#### Dataset records
»»
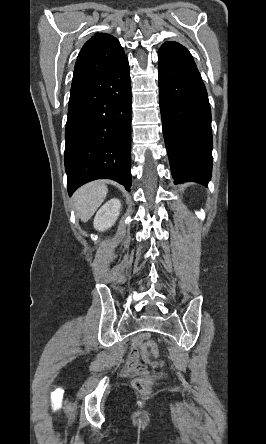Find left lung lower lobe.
<instances>
[{"mask_svg":"<svg viewBox=\"0 0 266 444\" xmlns=\"http://www.w3.org/2000/svg\"><path fill=\"white\" fill-rule=\"evenodd\" d=\"M162 127L175 183L207 186L212 170L211 110L195 62L158 53Z\"/></svg>","mask_w":266,"mask_h":444,"instance_id":"1","label":"left lung lower lobe"}]
</instances>
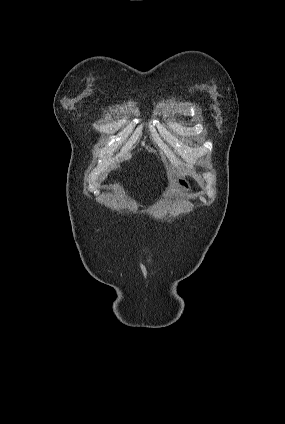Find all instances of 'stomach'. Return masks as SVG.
<instances>
[{
	"label": "stomach",
	"instance_id": "stomach-1",
	"mask_svg": "<svg viewBox=\"0 0 285 424\" xmlns=\"http://www.w3.org/2000/svg\"><path fill=\"white\" fill-rule=\"evenodd\" d=\"M171 191L185 195L191 191V186L184 177L175 176L171 183Z\"/></svg>",
	"mask_w": 285,
	"mask_h": 424
}]
</instances>
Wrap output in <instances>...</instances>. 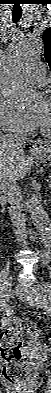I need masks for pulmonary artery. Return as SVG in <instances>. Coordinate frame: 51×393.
Listing matches in <instances>:
<instances>
[{
  "instance_id": "obj_1",
  "label": "pulmonary artery",
  "mask_w": 51,
  "mask_h": 393,
  "mask_svg": "<svg viewBox=\"0 0 51 393\" xmlns=\"http://www.w3.org/2000/svg\"><path fill=\"white\" fill-rule=\"evenodd\" d=\"M30 82L36 87H42L47 82V77L41 67L33 68L29 76Z\"/></svg>"
}]
</instances>
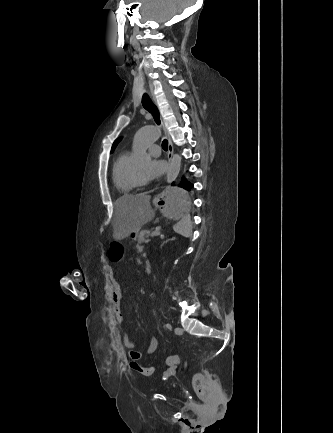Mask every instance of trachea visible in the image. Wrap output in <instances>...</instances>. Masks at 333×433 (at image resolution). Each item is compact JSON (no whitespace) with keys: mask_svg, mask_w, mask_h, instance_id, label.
Segmentation results:
<instances>
[{"mask_svg":"<svg viewBox=\"0 0 333 433\" xmlns=\"http://www.w3.org/2000/svg\"><path fill=\"white\" fill-rule=\"evenodd\" d=\"M142 105L143 107L152 114L155 122L160 125V114L156 105L152 102L150 97L145 93L142 96ZM162 148L167 151L168 149V141L166 139L162 142Z\"/></svg>","mask_w":333,"mask_h":433,"instance_id":"3493384b","label":"trachea"}]
</instances>
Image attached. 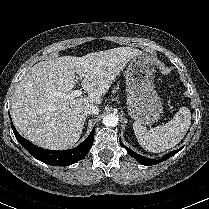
««
#### What the exercise asks
Set down exactly and only the lines from the line that contains "Mask every instance" through the last line of the entries above, with both of those lines included and the pictures left out.

#### Output for this task
Mask every instance of trachea visible in the image. Wrap output in <instances>...</instances>. Masks at 333×433 (at image resolution). Each item is compact JSON (no whitespace) with keys: mask_svg, mask_w, mask_h, instance_id, label.
Segmentation results:
<instances>
[{"mask_svg":"<svg viewBox=\"0 0 333 433\" xmlns=\"http://www.w3.org/2000/svg\"><path fill=\"white\" fill-rule=\"evenodd\" d=\"M142 105L143 107L152 114L155 122L160 125V114L156 105L152 102L150 97L145 93L142 96ZM162 148L167 151L168 149V141L166 139L162 142Z\"/></svg>","mask_w":333,"mask_h":433,"instance_id":"3493384b","label":"trachea"}]
</instances>
Image attached. 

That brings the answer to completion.